El Dr. Alfredo Palacio, por ser el primer alumno matriculado en el IPAC; por su posesión como presidente del Ecuador, que permitió la continuidad constitucional; y por su frase: “Ninguno de mis ministros fue enjuiciado políticamente”.
El Ab. Jaime Roldós Aguilera, por la pifia en Quito en la reinauguración de un estadio de la capital; por su muerte, la de su esposa y la de la comitiva militar que lo acompañaba, cuando se estrelló el avión en el que viajaban hacia Loja para inaugurar una obra pública.
El Dr. Oswaldo Hurtado, por el arroz con gorgojo, por su plan de vivienda Piso y Techo, y por su frase: “Estoy durmiendo con el enemigo”.
El Ab. Abdalá Bucaram Ortiz, por aumentarle 20 cm de tela a la falda de una profesora municipal para que no se le vean las rodillas; por viajar a Los Ángeles a jugar fútbol y básquet con sus amigos; por comer cuy con Fujimori en el Perú y chuparse los dedos; y por su frase: “Porque a mí me dio la regalada gana”.
El Ing. León Febres-Cordero Ribadeneira, por expedir una legislación favorable a la exportación de productos agrícolas del Ecuador; por eliminar al grupo terrorista Alfaro Vive, Carajo; por declarar al Municipio de Guayaquil una cloaca; y por su frase: “Yo no me ahuevo”.

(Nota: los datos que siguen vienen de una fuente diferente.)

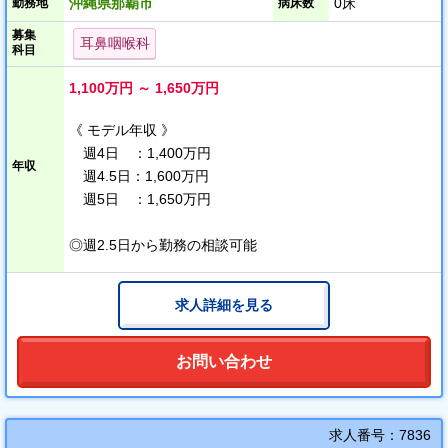
沖縄県那覇市
0床
勤務地
病床数
募集
⌒⌒⌒⌒⌒⌒⌒⌒⌒⌒⌒⌒⌒⌒⌒⌒⌒⌒⌒
耳鼻咽喉科
科目
◇沖縄移住・県外からの赴任もサポート！
県外在住で沖縄への移住や赴任をご検討されている先生には、赴
1,100万円 ～ 1,650万円
任手当の支給や、お盆・お正月など年2回までの帰省補助もご用意
しております。
《 モデル年収 》
「沖縄で暮らしたい」という内地の先生にもおすすめの求人で
週4日 ：1,400万円
年収
す。
週4.5日：1,600万円
週5日 ：1,650万円
⌒⌒⌒⌒⌒⌒⌒⌒⌒⌒⌒⌒⌒⌒⌒⌒⌒⌒⌒
◇将来の分院長候補も歓迎！
◎週2.5日から勤務の相談可能
今後は分院の立ち上げも視野に入れておりますので、将来的に分
院長としてご勤務いただける先生も大歓迎です。
求人詳細を見る
お問い合わせ
求人番号：7836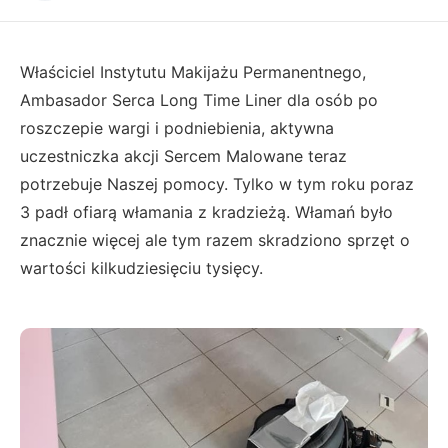
Właściciel Instytutu Makijażu Permanentnego,
Ambasador Serca Long Time Liner dla osób po
roszczepie wargi i podniebienia, aktywna
uczestniczka akcji Sercem Malowane teraz
potrzebuje Naszej pomocy. Tylko w tym roku poraz
3 padł ofiarą włamania z kradzieżą. Włamań było
znacznie więcej ale tym razem skradziono sprzęt o
wartości kilkudziesięciu tysięcy.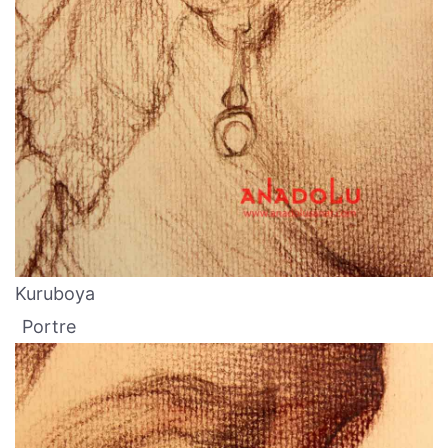
Kuruboya
Portre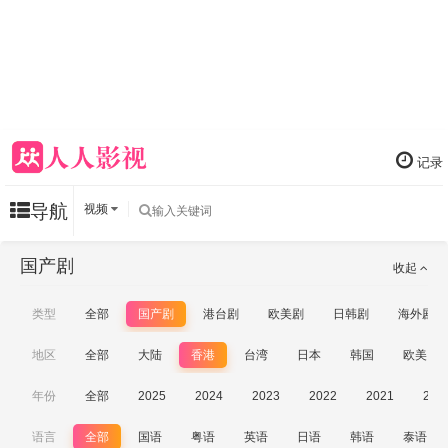
记录
导航
视频
国产剧
收起
类型
全部
国产剧
港台剧
欧美剧
日韩剧
海外剧
地区
全部
大陆
香港
台湾
日本
韩国
欧美
年份
全部
2025
2024
2023
2022
2021
202
语言
全部
国语
粤语
英语
日语
韩语
泰语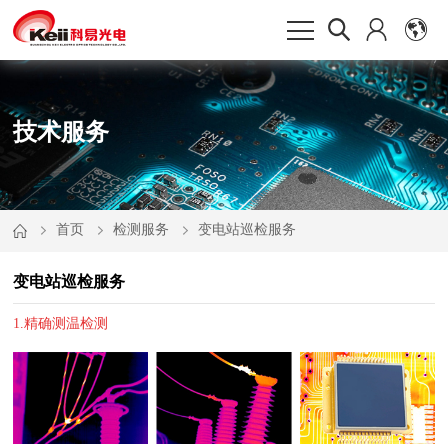
技术服务
首页
检测服务
变电站巡检服务
变电站巡检服务
1.精确测温检测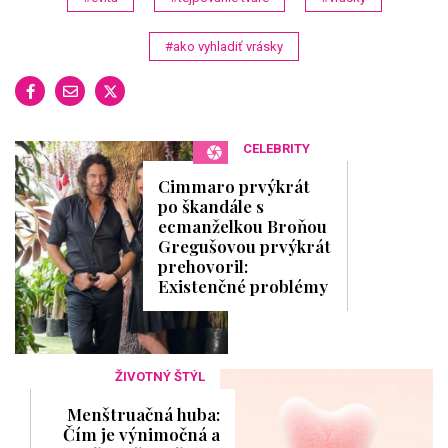
#ako vyhladiť vrásky
CELEBRITY
Cimmaro prvýkrát
po škandále s
ecmanželkou Broňou
Gregušovou prvýkrát
prehovoril:
Existenčné problémy
ŽIVOTNÝ ŠTÝL
Menštruačná huba:
Čím je výnimočná a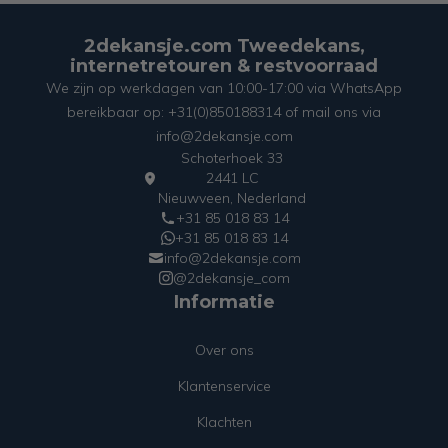
2dekansje.com Tweedekans,
internetretouren & restvoorraad
We zijn op werkdagen van 10:00-17:00 via WhatsApp
bereikbaar op: +31(0)850188314 of mail ons via
info@2dekansje.com
Schoterhoek 33
2441 LC
Nieuwveen, Nederland
+31 85 018 83 14
+31 85 018 83 14
info@2dekansje.com
@2dekansje_com
Informatie
Over ons
Klantenservice
Klachten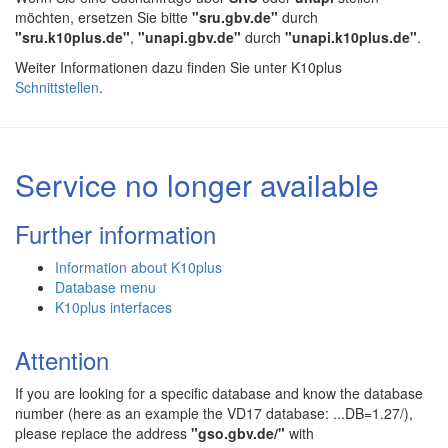
möchten, ersetzen Sie bitte
"sru.gbv.de"
durch
"sru.k10plus.de"
,
"unapi.gbv.de"
durch
"unapi.k10plus.de"
.
Weiter Informationen dazu finden Sie unter K10plus
Schnittstellen
.
Service no longer available
Further information
Information about K10plus
Database menu
K10plus interfaces
Attention
If you are looking for a specific database and know the database
number (here as an example the VD17 database: ...DB=1.27/),
please replace the address
"gso.gbv.de/"
with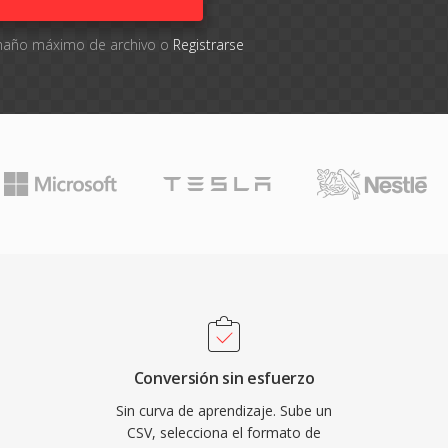
tamaño máximo de archivo o
Registrarse
Conversión sin esfuerzo
Sin curva de aprendizaje. Sube un
CSV, selecciona el formato de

El Arq. Sixto Durán-Ballén, por el tema de flores y miel; por abandonar su promesa de descentralización ofrecida en su campaña electoral; y por su frase: “Ni un paso atrás”.
El Dr. Rodrigo Borja Cevallos, por declarar que su madre era cevichera; por su programa económico del “goteo de abajo para arriba”; por su enciclopedia de términos políticos; y por fundar el partido político Izquierda Democrática. No tuvo una frase característica.
El Ing. y coronel del Ejército Lucio Gutiérrez Borbúa, por gobernar con sus amigos y parientes; por lograr términos macroeconómicos mejores que otros presidentes del Ecuador; por cumplir una condena en el Napo, su lugar natal; y por huir del Palacio Presidencial en Quito en helicóptero hacia el aeropuerto y, desde ahí, hasta Brasil. No tuvo una frase característica.
El actual presidente, Daniel Noboa Azín, por ganar las elecciones presidenciales con amplio margen frente a otros candidatos, luego de imponerse en el debate final a su contrincante, la Sra. Luisa González; por su lucha frontal contra los cárteles de la droga y la minería ilegal; por lograr excelentes relaciones políticas con los EE. UU. y su presidente, Sr. D. Trump; por conseguir inversiones de países del Medio Oriente por USD 3.000 millones; por vacunar contra la influenza a un millón de personas; por sus planes de vivienda y empleo para los jóvenes; y por su frase: “Por un nuevo Ecuador”.